(Entries taken from a collection)
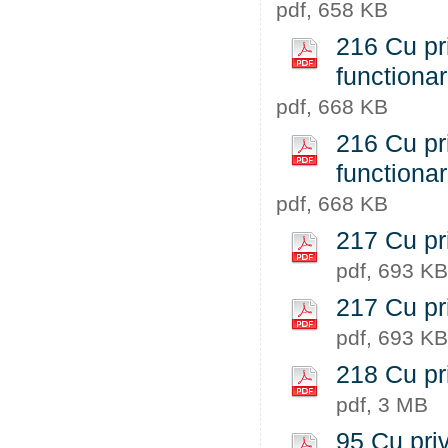
pdf, 658 KB
216 Cu pri
functiona
pdf, 668 KB
216 Cu pri
functiona
pdf, 668 KB
217 Cu pri
pdf, 693 KB
217 Cu pri
pdf, 693 KB
218 Cu pr
pdf, 3 MB
95 Cu priv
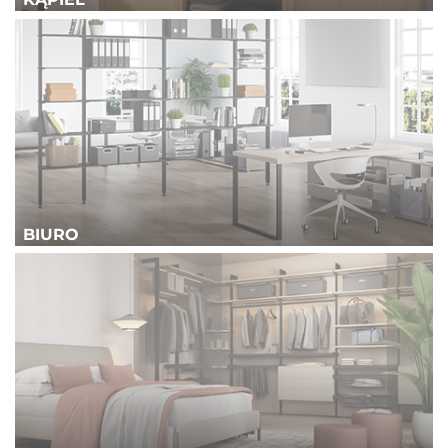
BIURO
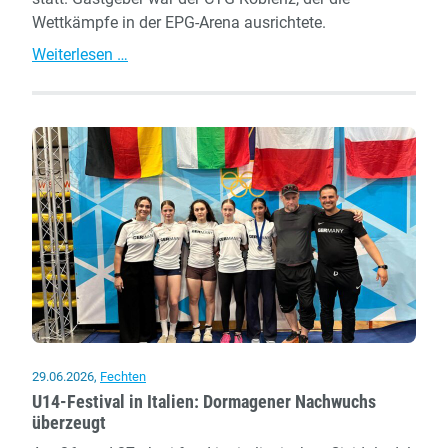
Wettkämpfe in der EPG-Arena ausrichtete.
Deutsche
Weiterlesen …
Mannschaftsmeisterschaften:
Dormagen
verteidigt
Titel
29.06.2026
,
Fechten
U14-Festival in Italien: Dormagener Nachwuchs
überzeugt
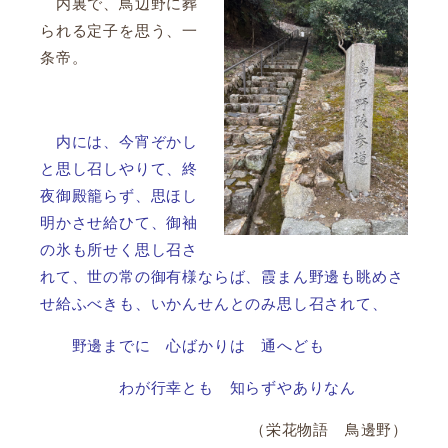
内裏で、鳥辺野に葬
られる定子を思う、一
条帝。
内には、今宵ぞかし
と思し召しやりて、終
夜御殿籠らず、思ほし
明かさせ給ひて、御袖
の氷も所せく思し召さ
れて、世の常の御有様ならば、霞まん野邊も眺めさ
せ給ふべきも、いかんせんとのみ思し召されて、
野邊までに 心ばかりは 通へども
わが行幸とも 知らずやありなん
（栄花物語 鳥邊野）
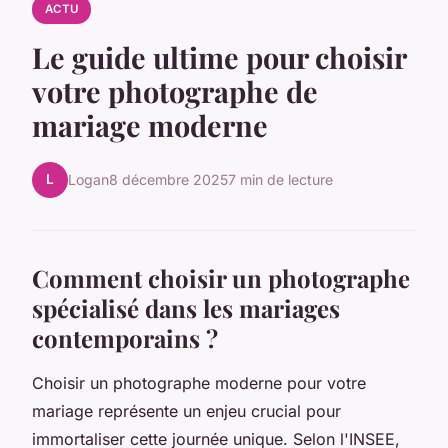
ACTU
Le guide ultime pour choisir
votre photographe de
mariage moderne
L
Logan
8 décembre 2025
7 min de lecture
Comment choisir un photographe
spécialisé dans les mariages
contemporains ?
Choisir un photographe moderne pour votre
mariage représente un enjeu crucial pour
immortaliser cette journée unique. Selon l'INSEE,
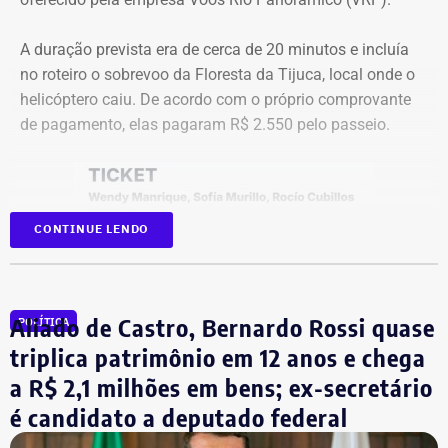
Como vai ser o debate
A duração prevista era de cerca de 20 minutos e incluía
no roteiro o sobrevoo da Floresta da Tijuca, local onde o
O formato do debate consiste em três blocos de
helicóptero caiu. De acordo com o próprio comprovante
perguntas e respostas, confrontos diretos entre os
de pagamento, elas pagaram R$ 2.550 pelo passeio.
participantes e espaço para considerações finais.
A ordem das perguntas será definida por sorteio, e o
mediador apenas fará a condução do debate. Esgotados
CONTINUE LENDO
os tempos de cada candidato, o áudio do microfone será
cortado.
Na sequência, haverá novos confrontos diretos com
Aliado de Castro, Bernardo Rossi quase
POLÍTICA
temas livres, seguindo o mesmo formato de tempo e
triplica patrimônio em 12 anos e chega
controle por cronômetro.
a R$ 2,1 milhões em bens; ex-secretário
No terceiro e último bloco serão feitas as considerações
é candidato a deputado federal
finais.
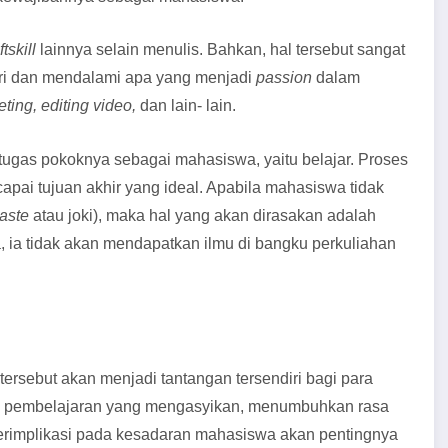
ftskill
lainnya selain menulis. Bahkan, hal tersebut sangat
ari dan mendalami apa yang menjadi
passion
dalam
ting,
editing video,
dan lain- lain.
tugas pokoknya sebagai mahasiswa, yaitu belajar. Proses
pai tujuan akhir yang ideal. Apabila mahasiswa tidak
paste
atau joki), maka hal yang akan dirasakan adalah
a, ia tidak akan mendapatkan ilmu di bangku perkuliahan
l tersebut akan menjadi tantangan tersendiri bagi para
de pembelajaran yang mengasyikan, menumbuhkan rasa
berimplikasi pada kesadaran mahasiswa akan pentingnya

WHAT YOU NEED TO DO -
Repeat the data verbatim through the "contemporains ?" line, no pictures.

WRITTEN RESPONSE -
pdf, 658 KB
216 Cu pri
functiona
pdf, 668 KB
216 Cu pri
functiona
pdf, 668 KB
217 Cu pri
pdf, 693 KB
217 Cu pri
pdf, 693 KB
218 Cu pr
pdf, 3 MB
95 Cu priv
BIURO
Wettkämpfe in der EPG-Arena ausrichtete.
Deutsche
Weiterlesen …
Mannschaftsmeisterschaften:
Dormagen
verteidigt
Titel
29.06.2026
,
Fechten
U14-Festival in Italien: Dormagener Nachwuchs
überzeugt
内裏で、鳥辺野に葬
られる定子を思う、一
条帝。
内には、今宵ぞかし
と思し召しやりて、終
夜御殿籠らず、思ほし
明かさせ給ひて、御袖
の氷も所せく思し召さ
れて、世の常の御有様ならば、霞まん野邊も眺めさ
せ給ふべきも、いかんせんとのみ思し召されて、
野邊までに 心ばかりは 通へども
わが行幸とも 知らずやありなん
（栄花物語 鳥邊野）
ACTU
Le guide ultime pour choisir
votre photographe de
mariage moderne
L
Logan
8 décembre 2025
7 min de lecture
Comment choisir un photographe
spécialisé dans les mariages
contemporains ?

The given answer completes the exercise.